Saved data entries:
[Start of section]

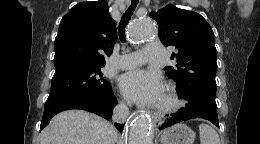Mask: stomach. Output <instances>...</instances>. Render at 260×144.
I'll return each mask as SVG.
<instances>
[{"instance_id":"0dacf381","label":"stomach","mask_w":260,"mask_h":144,"mask_svg":"<svg viewBox=\"0 0 260 144\" xmlns=\"http://www.w3.org/2000/svg\"><path fill=\"white\" fill-rule=\"evenodd\" d=\"M195 133L185 124H176L165 129L160 137L161 144H193Z\"/></svg>"}]
</instances>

[End of section]

What is required =>
Only the text of the records belongs in the answer; reproduce it verbatim, with no pictures.

Your response =>
Mask: stomach. Output <instances>...</instances>. Render at 260×144.
I'll return each mask as SVG.
<instances>
[{"instance_id":"0dacf381","label":"stomach","mask_w":260,"mask_h":144,"mask_svg":"<svg viewBox=\"0 0 260 144\" xmlns=\"http://www.w3.org/2000/svg\"><path fill=\"white\" fill-rule=\"evenodd\" d=\"M195 133L185 124H176L165 129L160 137L161 144H193Z\"/></svg>"}]
</instances>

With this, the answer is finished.